With all eyes fixed on this week's House health care debate, Senate Republicans are quietly girding for battle on the presumed next phase of the battle by stockpiling a long list of amendments they plan to propose once a reconciliation package hits the floor.
Senior Republican leadership aides were reluctant to divulge the number of amendments Senators are prepared to file. But given that reconciliation rules prevent Senate Majority Leader Harry Reid (D-Nev.) from limiting amendments to such a bill, the GOP is looking to upend the Democrats' health care agenda by proposing an unspecified number of changes.

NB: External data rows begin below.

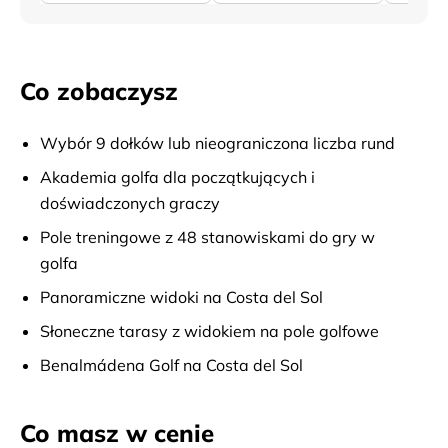
Co zobaczysz
Wybór 9 dołków lub nieograniczona liczba rund
Akademia golfa dla początkujących i
doświadczonych graczy
Pole treningowe z 48 stanowiskami do gry w
golfa
Panoramiczne widoki na Costa del Sol
Słoneczne tarasy z widokiem na pole golfowe
Benalmádena Golf na Costa del Sol
Co masz w cenie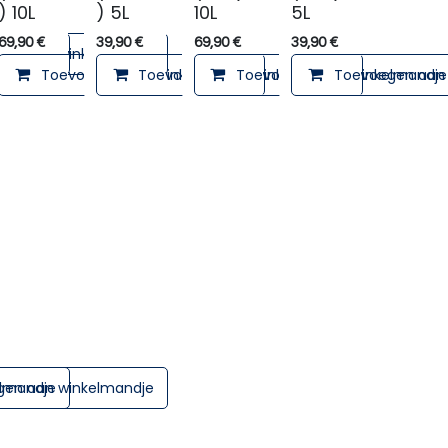
) 10L
) 5L
10L
5L
69,90
€
39,90
€
69,90
€
39,90
€
lmandje
en aan winkelmandje
Toevoegen aan winkelmandje
Toevoegen aan winkelmandje
Toevoegen aan winkelmandje
Toevoegen aan 
lmandje
en aan winkelmandje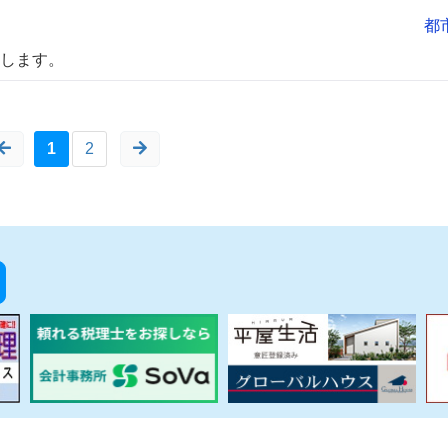
都
します。
1
2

"There is a healthy batch of amendments that were excluded from the health care debate that will serve as a down payment," a senior Republican Senate aide said Monday. "But it is safe to say our Conference has plenty of other ideas that are being put to paper."

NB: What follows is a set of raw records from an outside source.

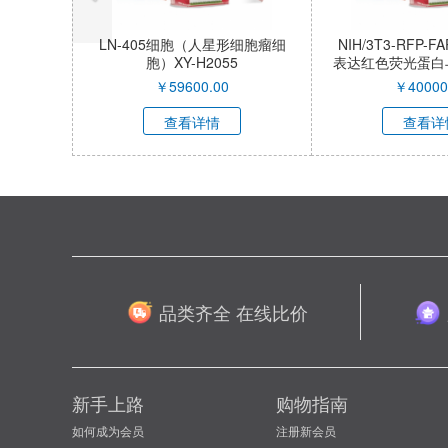
LN-405细胞（人星形细胞瘤细
NIH/3T3-RFP
胞）XY-H2055
表达红色荧光蛋白
激活蛋白α小鼠
￥
59600.00
￥
40000
胞）XY-M05
查看详情
查看详
品类齐全 在线比价
新手上路
购物指南
如何成为会员
注册新会员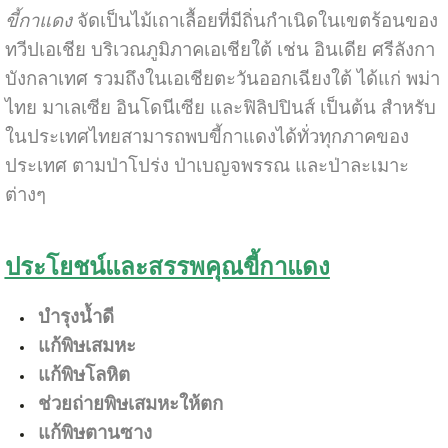
ขี้กาแดง
จัดเป็นไม้เถาเลื้อยที่มีถิ่นกำเนิดในเขตร้อนของ
ทวีปเอเชีย บริเวณภูมิภาคเอเชียใต้ เช่น อินเดีย ศรีลังกา
บังกลาเทศ รวมถึงในเอเชียตะวันออกเฉียงใต้ ได้แก่ พม่า
ไทย มาเลเซีย อินโดนีเซีย และฟิลิปปินส์ เป็นต้น สำหรับ
ในประเทศไทยสามารถพบขี้กาแดงได้ทั่วทุกภาคของ
ประเทศ ตามป่าโปร่ง ป่าเบญจพรรณ และป่าละเมาะ
ต่างๆ
ประโยชน์และสรรพคุณขี้กาแดง
บำรุงน้ำดี
แก้พิษเสมหะ
แก้พิษโลหิต
ช่วยถ่ายพิษเสมหะให้ตก
แก้พิษตานซาง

Meanwhile, Sen. Michael Bennet (D-Colo.) would not rule out proposing an amendment to the reconciliation package to add a public insurance option. Bennet, appointed to the Senate to replace now-Interior Secretary Ken Salazar, is facing a competitive Democratic primary to hold the seat and has emerged of late as a champion of the public option.
Bennet recently spearheaded a letter signed by several Democratic Senators that publicized their support for the option under reconciliation.

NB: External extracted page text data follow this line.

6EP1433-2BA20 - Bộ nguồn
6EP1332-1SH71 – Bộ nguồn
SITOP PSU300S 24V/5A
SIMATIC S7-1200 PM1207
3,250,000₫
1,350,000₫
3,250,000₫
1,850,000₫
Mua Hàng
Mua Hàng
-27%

"I'd prefer if the House had it included, and I think we're just going to have to wait and see what the Parliamentarian in the Senate says about amendments," Bennet said Monday evening.
The Democratic strategy for passing a final health care bill involves the House moving first under a plan that would allow Members to approve both the original, $875 billion Senate-passed legislation and a package of adjustments under reconciliation. Reconciliation allows Democrats to sidestep a Republican filibuster in the Senate.
In an effort to thwart the Democrats' plans for getting a final health care reform bill to President Barack Obama's desk, senior Republican Senate aides say they will begin by proposing amendments to the reconciliation package that were either rejected or that the GOP had hoped to offer but couldn't during the December debate over the underlying Senate bill.
Republican Senators are also considering hundreds of other amendments. Any change in the reconciliation package would require the bill to be sent back to the House. At the very least, Senate Republicans are hoping to cause several, politically uncomfortable votes for the Democrats.